Through learning French they will also be exposed to French culture through food, customs, songs, texts and TV programmes, compare and contrast it with their own and know that many people speak French around the world. Learning French phonics and grammar will reinforce their knowledge, skills and understanding of English grammar, as well as comparing it with the languages they may already speak. They will learn techniques to help memorise and use new learning that can be applied to many other areas of their learning.
At Royal Rise Primary School all children, including SEN and Disadvantaged, will develop the following skills through studying French throughout KS2:
Our Aims and Vision |
How learning a new language contributes |
Ambition and Aspiration |
By learning a new language, the children will open their mind to the possibility of learning any languages they may want, to allow them to potentially live and work in a different place, open the world to them. |
Self-motivation and resilience |
Learning a new language requires skills that are transferable to any other subjects: rote learning, visualising, repetition, games and other ludic ways to store knowledge into long term memory. |
Communication and Language |
To understand a new language is also to better understand one's mother tongue, how they compare and contrast. Learning to pronounce new sounds for a new language increases clarity of speech. Learning a new language also enables the learner to comprehend the challenge and enables them to communicate with clarity with others who may be learning their mother tongue. |
Inquisitive problem solver |
Children will use their deduction skills to link new phonological links, to grasp the notion of gender and its effect on grammar, they will play games that enables both language learning but also reasoning and grouping skills. |
Pride in high quality end product |
Children will keep their learning books through KS2, with the expectation that they will produce work that they can be proud of, with the clarity that they need to use it to review and enhance their learning. |
Collaborative team skills and respect |
Languages is all about communicating with people through speech and writing. To enable them to practice their new vocabulary and sentence structures children will work in pairs and small groups, working on their turn taking, listening, speaking, and respecting skills. They will develop resilience and resourcefulness, allowing themselves to make mistakes, to be corrected and correct others, supporting each other in their learning. |
Real life understanding of the world with tolerance |
Learning a new language will encourage the children to realise that the world is made of many people and nations, each with its own language. Through engaging with a different culture, they will realise the richness of other nation's cultural heritage and will be able to compare them with their own, seeing all the beautiful differences and similarities, developing an understanding respect for all cultures. |
Reflection and evaluation |
Children will self-assess their learning throughout the lessons. They will learn to ask for support if needed and will discover they can learn something brand new in many different ways. |
Skills:
- I will understand and respond to an increasing range of spoken and written language.

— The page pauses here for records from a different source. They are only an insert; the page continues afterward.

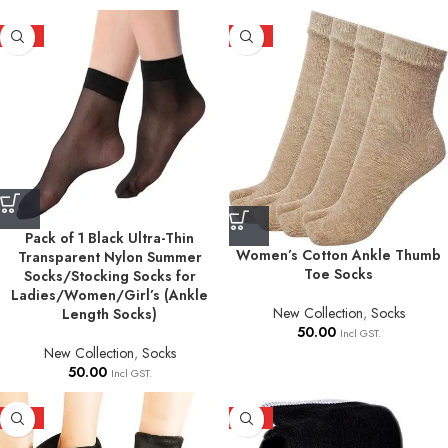
HOT
HOT
Pack of 1 Black Ultra-Thin
Women’s Cotton Ankle Thumb
Transparent Nylon Summer
Toe Socks
Socks/Stocking Socks for
Ladies/Women/Girl’s (Ankle
New Collection
,
Socks
Length Socks)
50.00
Incl GST.
New Collection
,
Socks
50.00
Incl GST.
HOT
HOT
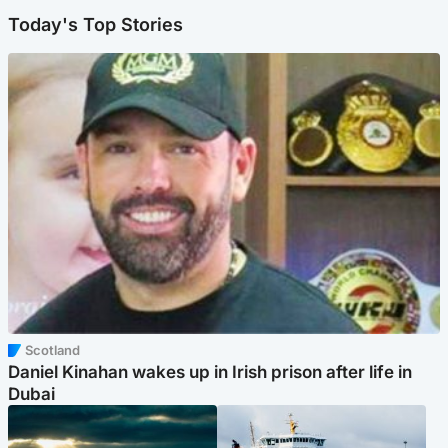
Today's Top Stories
Scotland
Daniel Kinahan wakes up in Irish prison after life in
Dubai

- I will speak with increasing confidence, through discussions and asking questions, improving in the accuracy of my pronunciation and intonation
- I will write at increasing length and in different genres, using a variety of grammatical structures.

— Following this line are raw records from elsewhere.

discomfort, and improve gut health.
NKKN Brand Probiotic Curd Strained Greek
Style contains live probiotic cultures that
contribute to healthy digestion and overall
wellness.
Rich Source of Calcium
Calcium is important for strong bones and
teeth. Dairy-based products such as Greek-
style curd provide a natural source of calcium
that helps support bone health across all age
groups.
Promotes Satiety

- I will read native texts that will teach me both about language and literary culture.
- I will gain knowledge of French culture, noting differences and similarities, and gain inquisitiveness and respect for these.
We connect our teaching of French to our British Values through by exploring the right for people to speak their mother tongues, and to speak to others in the language of their choice, and by respecting others for their language and culture, and expecting respect for our own.
French language learning follows from English language learning and works wonderfully in pairs to have a better understanding of grammar, word categories and grammatical role within sentences. It reinforces that different graphemes may have different phonological pronunciation, and different pairings. We have chosen French as our MFL as France is our nearest geographical neighbour, with an extremely strong shared history. French is also the language that is most prominently taught in KS3 in our local secondary schools.
We want pupils to be able to use the language they have learnt with confidence and clarity. We want them to be able to speak, write and read the language related to what they have learnt, and make predictions when encountering a new word using their knowledge of the other words within a sentence or unit. We want them to build on their knowledge and skills, enabling them to use the language to express facts and opinions. We want them to compare and contrast both language structures and cultural traditions with their own.
This is achieved by:
EYFS and KS1
We do not formally teach French at this stage, but encourage teachers to sing simple songs with children to develop children's interests and their auditory recognition of the French pronunciation. Children get to participate in the whole school French culture day.
Year 3
We begin the formal teaching by learning to greet and introduce ourselves by name and age and asking linked questions. We gain knowledge of numbers to 10 and colours in core vocabulary. We discover that French nouns have gender and specific determiners. We learn simple adjectives and make up simple sentence using the first personal pronoun 'je'. We learn the similarities and difference in letter phonological pronunciation.
Culturally, we learn the different ways that French people greet each other (handshakes and kisses on the cheeks) and that French children also know the traditional tale 'Little Red Riding Hood’.
Year 4
We build on previous knowledge by introducing ourselves in more details, including our ages, where we live and which nationality we belong to. We learn about our pets, using negative sentence structure. We increase our vocabulary through learning about how to order different types and flavours of ice-cream. We grow our understanding of verb ending still using the personal pronoun 'je'. Our sentence writing becomes more complex with some simple connectives and et and but mais.
Culturally we learn more about French food and how important it seems to be for them (most children's nursery songs are about eating!).
Year 5
We keep on building on our previous learning by adding more members of our family and extending numbers to 100 and the vocabulary related to date and weather. We begin to read longer texts, listen to longer recorded extracts, discussing what was read or heard. We use these as a basis to write longer sentences and short paragraphs. We continue to our French food experience with ordering breakfast or lunch from a café.
Year 6
Our grasp of numbers will extend to reading and telling the time. We will be able to share our views and discuss, using positive and negative statements (e.g. J'aime... Je n'aime pas) relating to our hobbies. We use more complex sentences to express ourselves, using increasingly correct gender and plural agreement and connectives, and understanding the stem of verbs to ensure accurate conjugation. We will start to use our general knowledge of healthy eating and habits to develop our French skills and reading in French using inference.
All of these skills are learnt through a range of creative and enjoyable tasks, with the aim of creating a love of learning a language so the children are ready to flourish when they reach secondary school.